Gendered social expectations can influence how women express and experience mood disorders and anxiety. Inaccurate stereotypes and gender bias unfortunately remain pervasive within many health fields, further complicating the way anxiety can be understood and diagnosed in women.

Women also endure higher rates of sexual violence and discrimination, sometimes exacerbating mental health symptoms, but the associated stigma and fear for safety can prevent women from feeling comfortable disclosing and sharing their experiences.

Major stereotypes I’ve observed:

  1. Women are more "sensitive" The idea that anxiety is simply explained by a woman's hypersensitivity is a myth that is should have died by now. The stigma and shame associated with this overgeneralization diminishes a person's anxiety symptoms, leading to a silent suffering.

  2. It's just PMS It is important to pay attention to and honor every part of a person's physiological experience when working with anxiety, to understand as much as possible all contributing factors, however, dismissing anxiety as a normal part of being a woman doesn't allow for a valid space to process how hard anxiety can be.

  3. Women get crazy and desperate in their 30's I am continuously surprised when I hear this from my clients, and I hear this fairly regularly. This is an internalized message my clients often repeat to me - if a woman is single and in her 30's, all of her mood symptoms or difficult emotions can be distilled into this one misogynistic stereotype.

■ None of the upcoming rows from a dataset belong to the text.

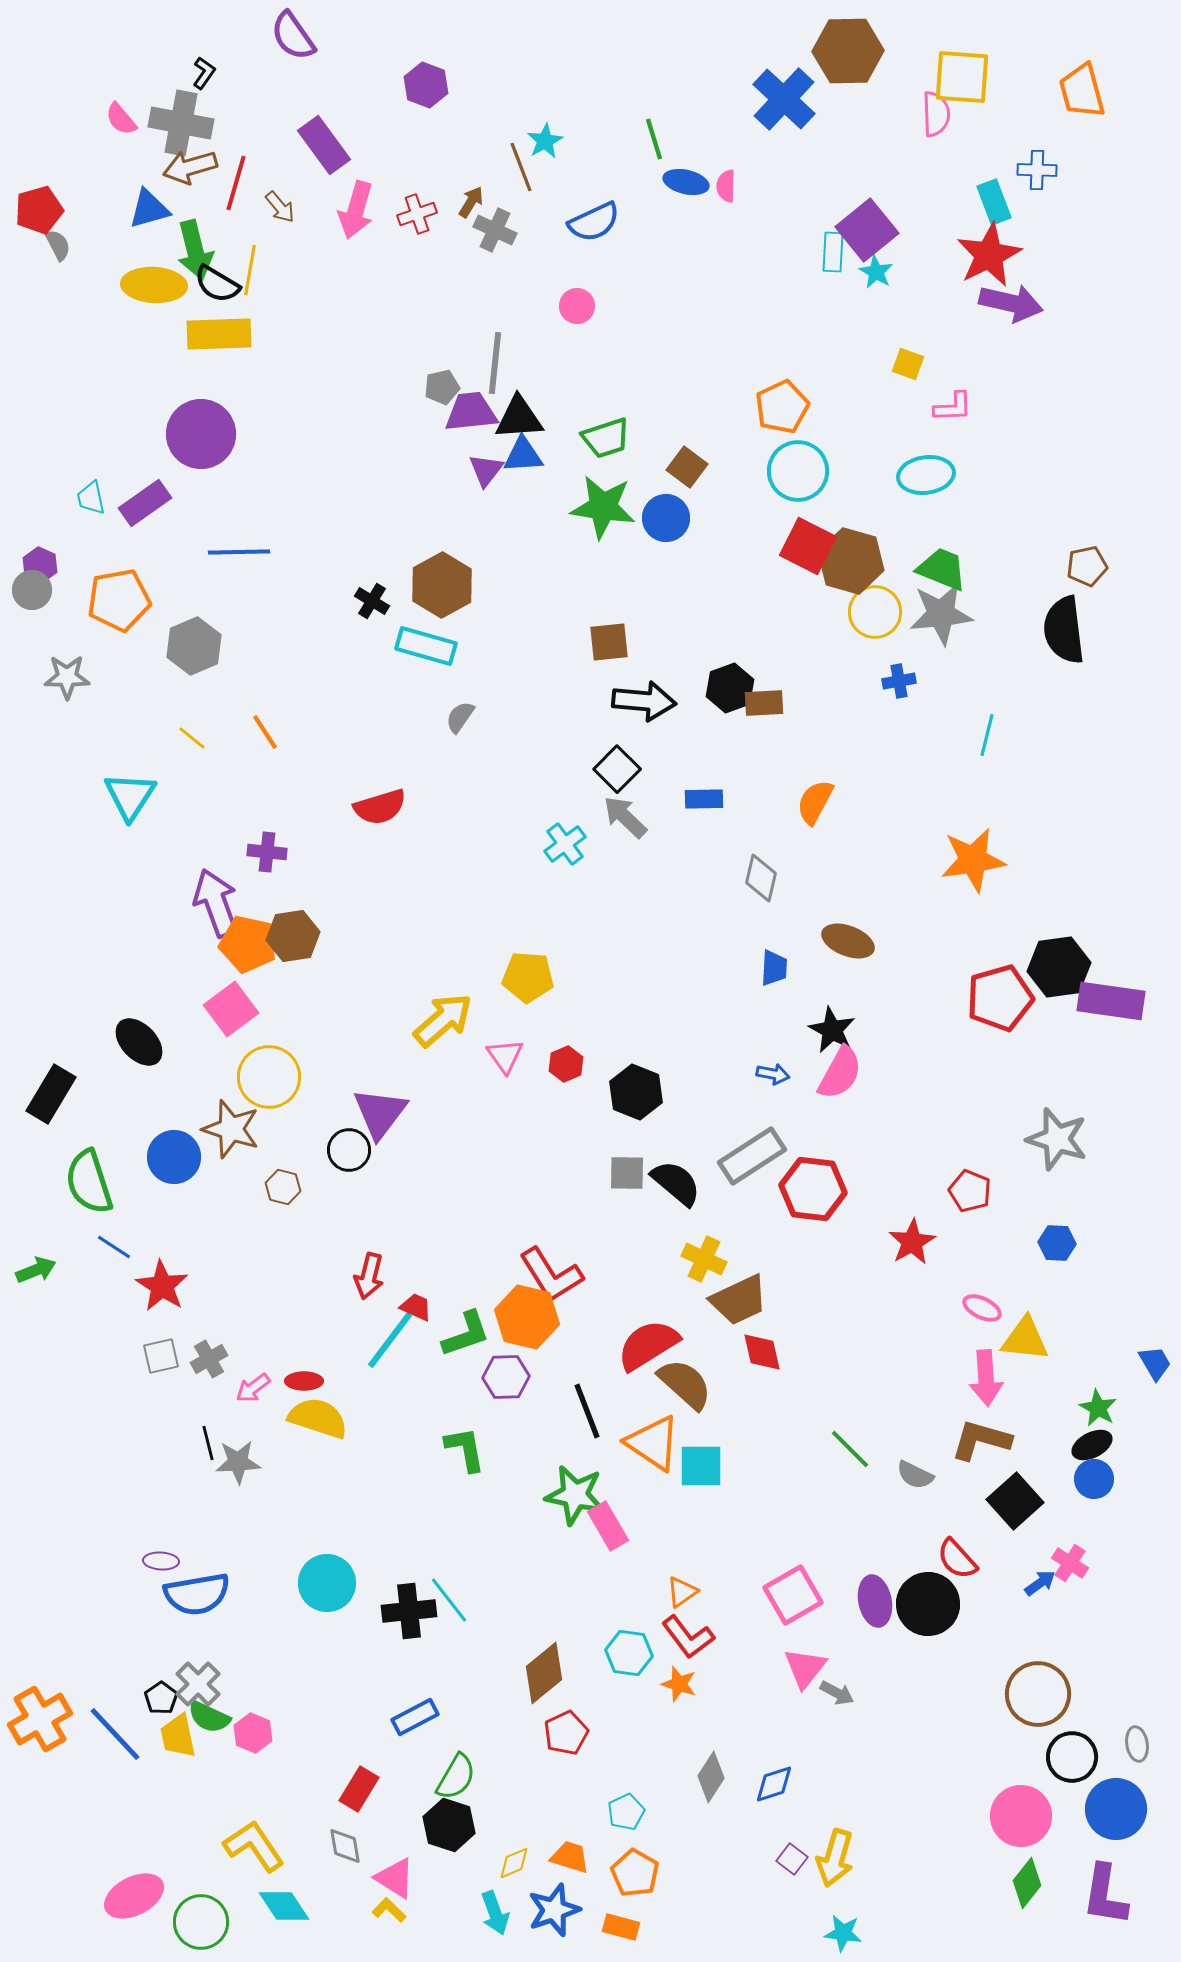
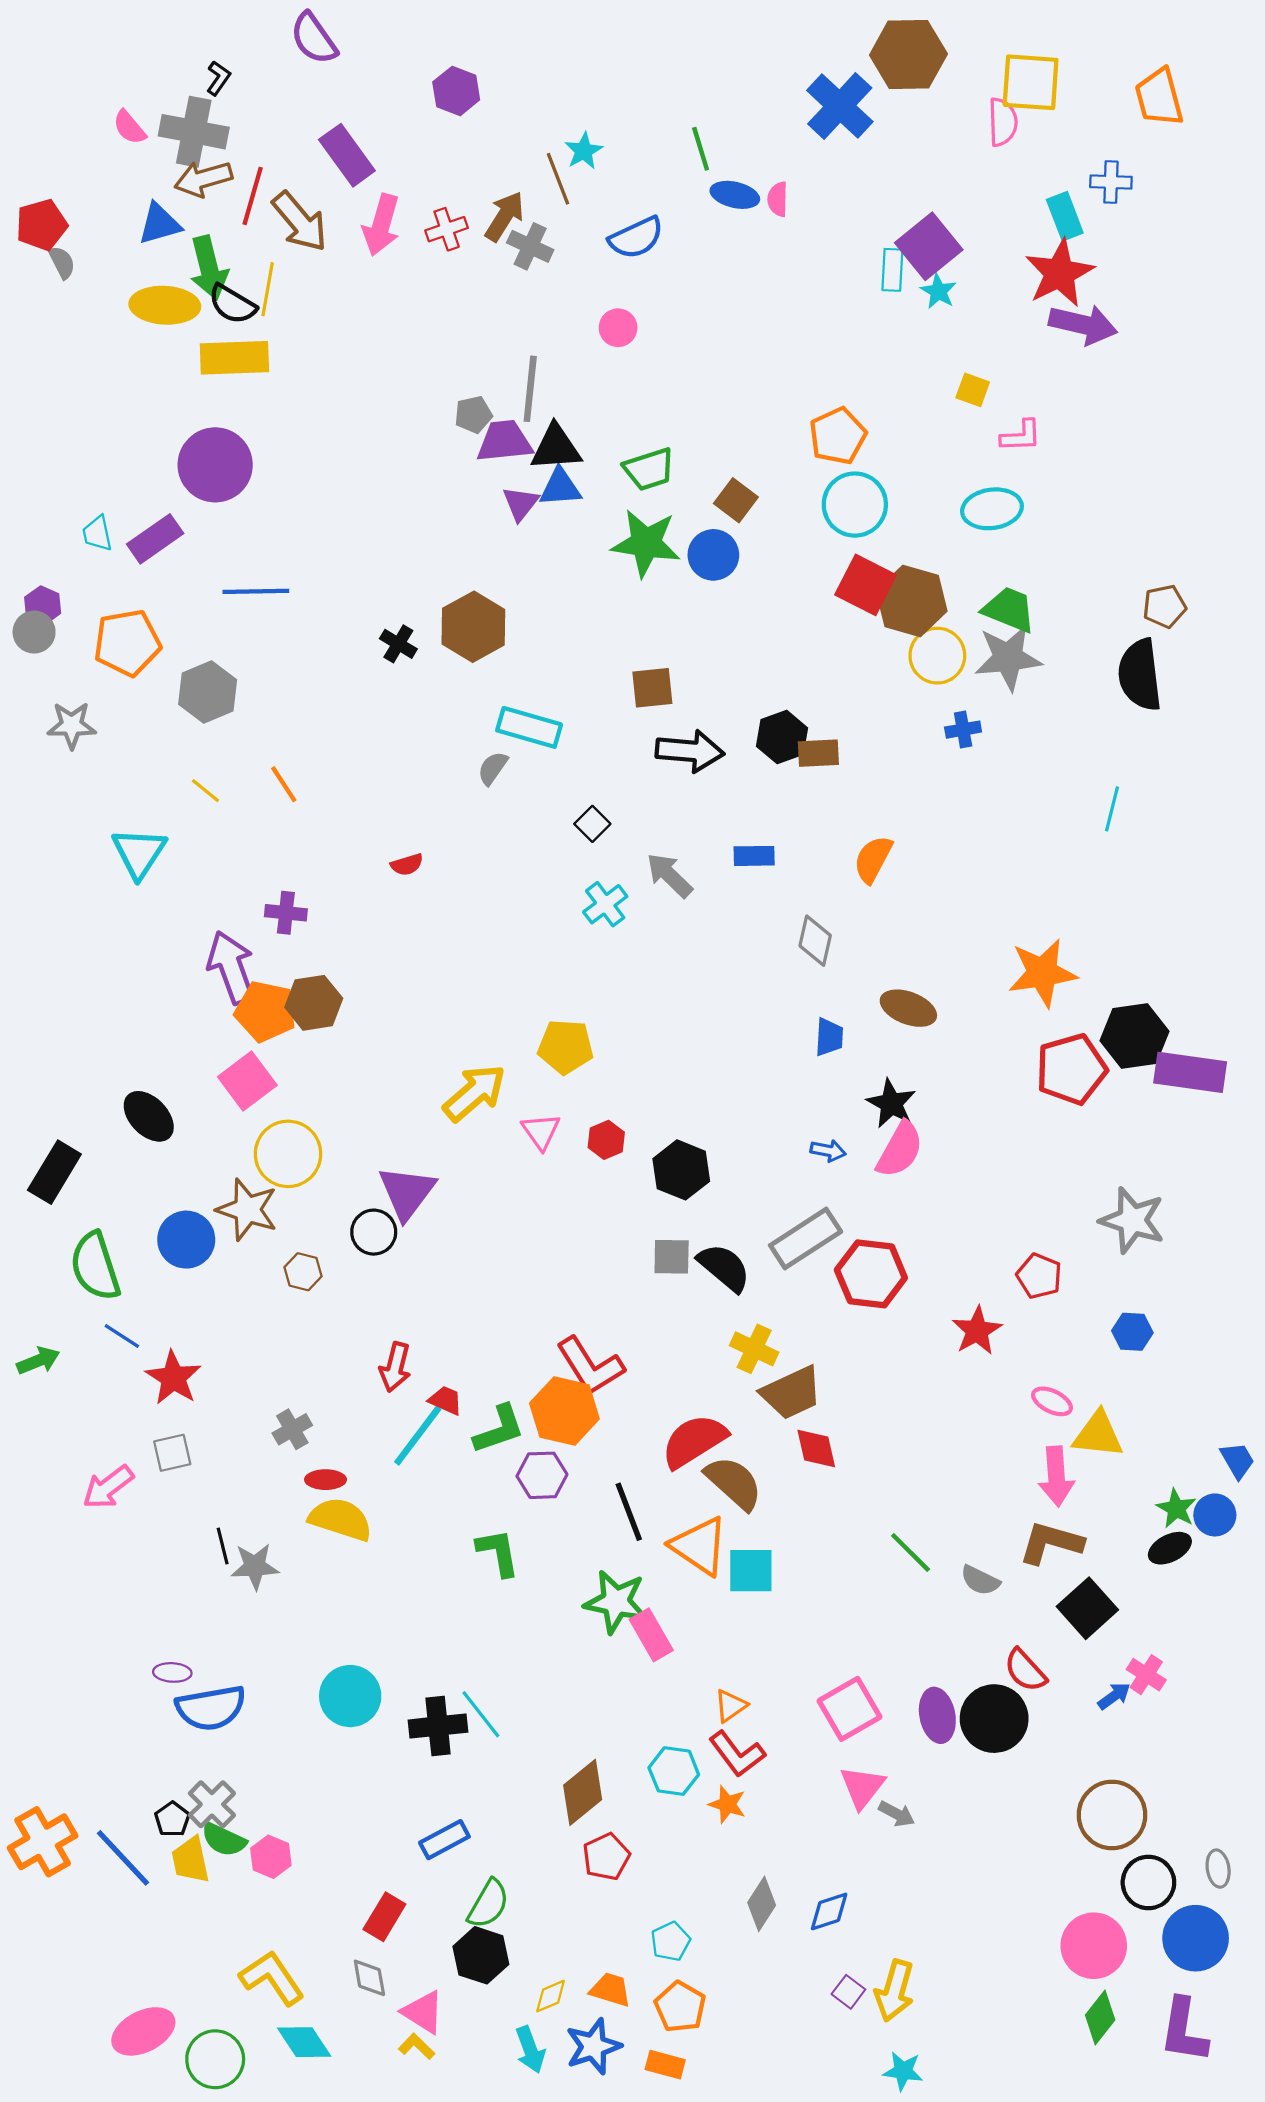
brown arrow: (471, 202) -> (504, 216), size x1.5
brown arrow: (280, 207) -> (300, 222), size x1.8
cyan rectangle: (426, 646) -> (529, 727), moved
cyan line: (987, 735) -> (1112, 809), moved
black square: (617, 769) -> (592, 824), moved, size x0.7
red semicircle: (380, 807) -> (407, 865), size x0.6
orange star: (973, 860) -> (1042, 973), moved
gray cross: (209, 1359) -> (292, 1429), moved
pink arrow: (253, 1388) -> (108, 1487), moved, size x1.4
blue circle: (1094, 1479) -> (1215, 1515), moved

This can prohibit someone from acknowledging, validating, and working with her anxiety so she can feel better.

  4. Women need their anxiety to get ahead Women cope with many limiting stereotypes as they navigate their careers. The way women are expected to negotiate and advocate for themselves in a way that doesn't offend anyone has contributed to the idea that anxiety is a given in a difficult work environment. This can sometimes even manifest as a badge of honor - a woman is working so hard she has "Sunday Scaries" every week. This is another way in which the pain and discomfort that can come with anxiety can be dismissed.

  5. Women are just more neurotic The expectation that women manage multiple roles fosters an environment in which a woman is seen as multitasking and neurotic. This perpetuates the idea that women will manage this additional emotional labor, and further demeans any anxiety experience she may be having.